Authors: Silberstein SD et al., J Neurol Neurosurg Psychiatry 2014 Dec 12;
Most chronic migraineurs who ultimately respond to onabotulinumtoxinA do so with the first cycle, but a proportion of initial nonresponders may respond to a second or third cycle.
In this manufacturer-funded study, researchers examined how many chronic migraineurs who do not respond to the first cycle of onabotulinumtoxinA will respond to the second or third cycle. The researchers used pooled data from two multicenter PREEMPT trials conducted in North America and Europe, both with a 4-week baseline period followed by two 12-week treatment cycles that were double-blinded, randomized, and placebo-controlled (onabotulinumtoxinA vs. saline injections). Subsequently, three 12-week treatment cycles were unblinded. This responder analysis was performed on the onabotulinumtoxinA arm (n=688).

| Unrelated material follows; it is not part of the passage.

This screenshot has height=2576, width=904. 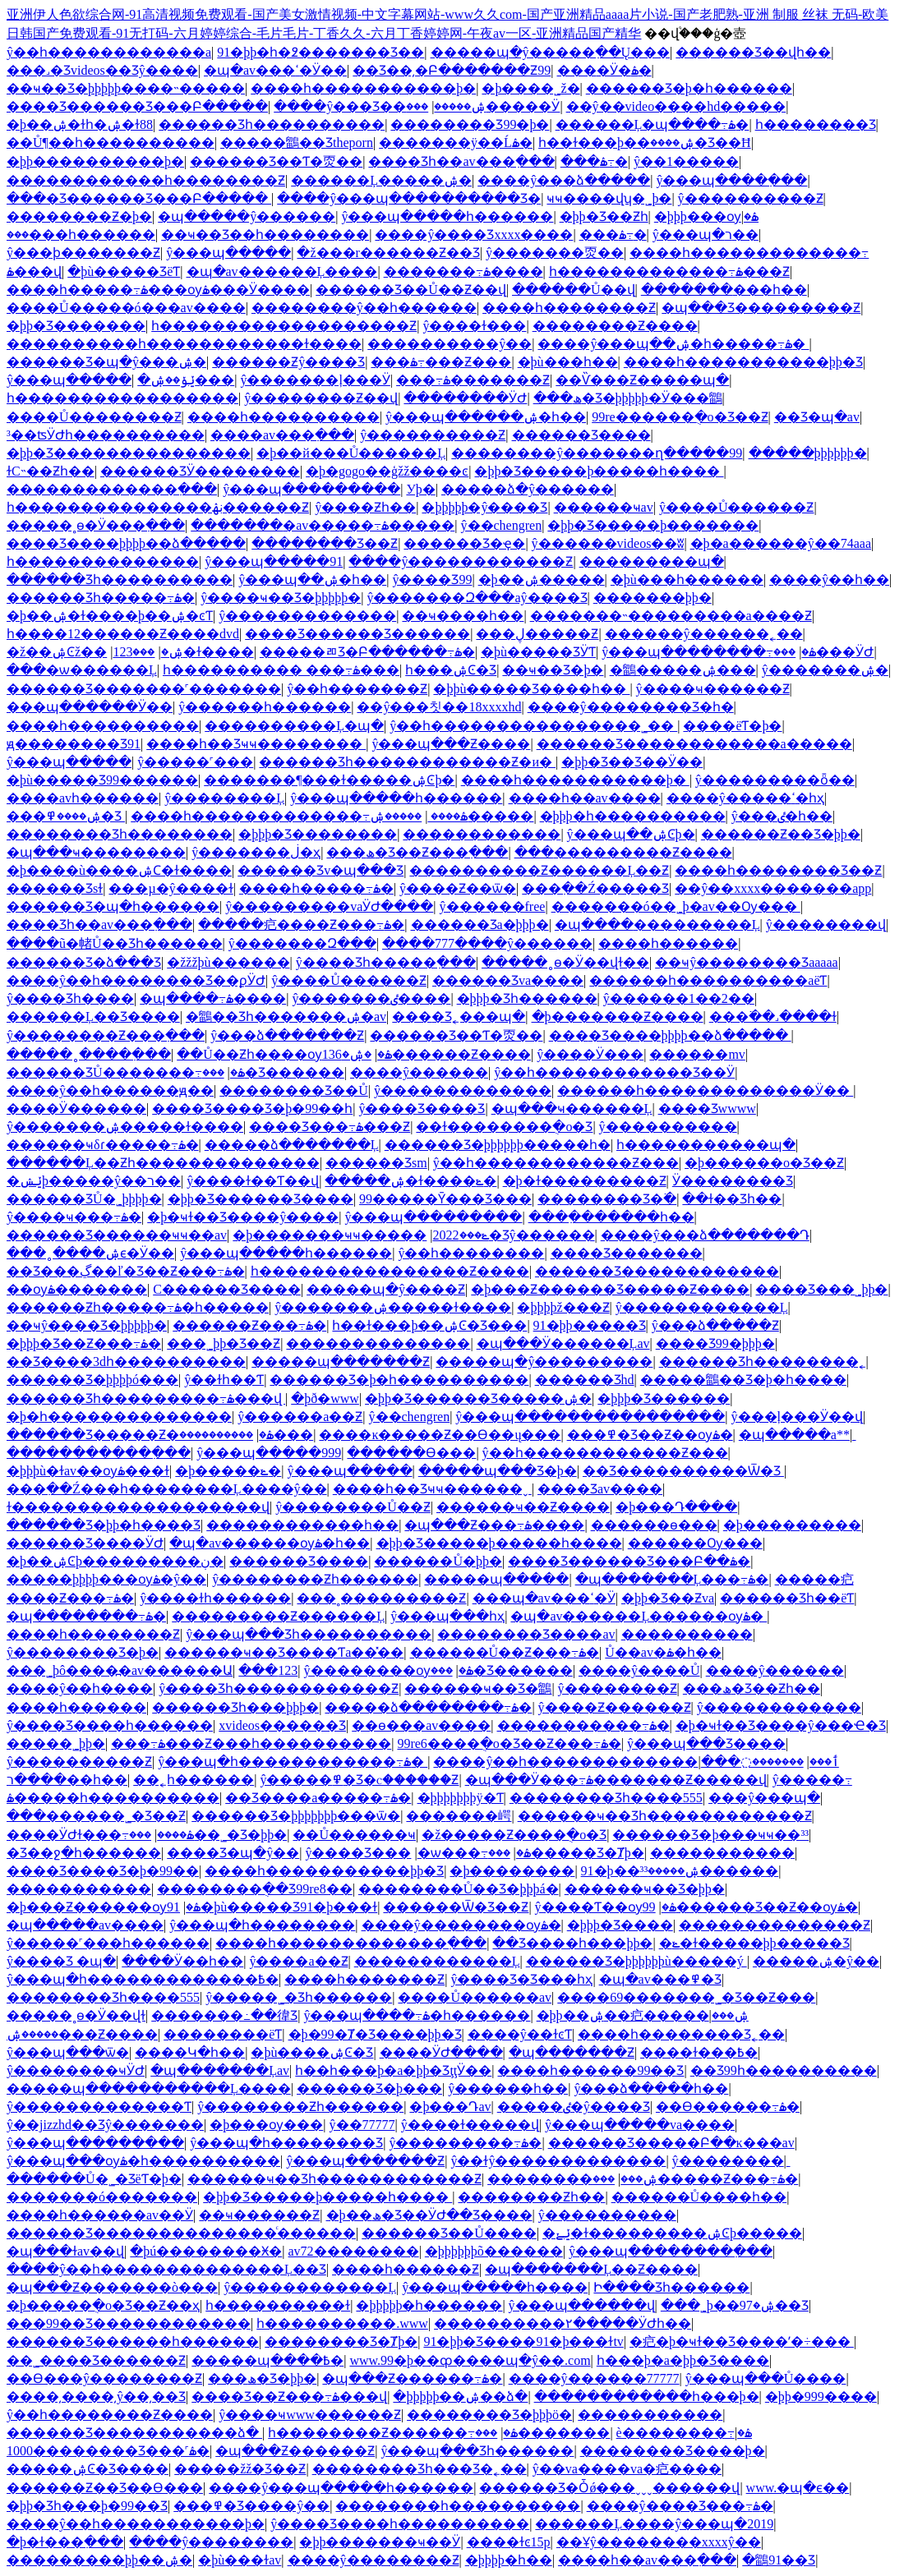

After the first cycle of treatment, 49.3% of patients experienced a ≥50% reduction in headache days during at least one month. An additional 11.3% of the 688 patients first achieved this outcome after the second cycle and 10.3% after the third (unblinded) cycle. Comparable proportions were seen for secondary outcomes (moderate-to-severe headache days and total cumulative hours of headache), using both ≥50% reduction and a more lenient ≥30% reduction to indicate response. The 50% and 30% responder rates after the first two cycles of treatment in the placebo arm were not provided.
Comment
This analysis suggests that a small proportion of patients who do not respond to the first treatment with onabotulinumtoxinA may respond to a second or third cycle. However, the data are difficult to interpret without the ≥50% responder rates in the placebo arm after the first two cycles, as the placebo response was high in the PREEMPT trials (mean reduction, 6–7 headache days per month). Furthermore, unblinding occurred after the second cycle, with an unknown effect on the response rate to the third onabotulinumtoxinA treatment. The data provided in this analysis are insufficient to recommend a second or third cycle of onabotulinumtoxinA.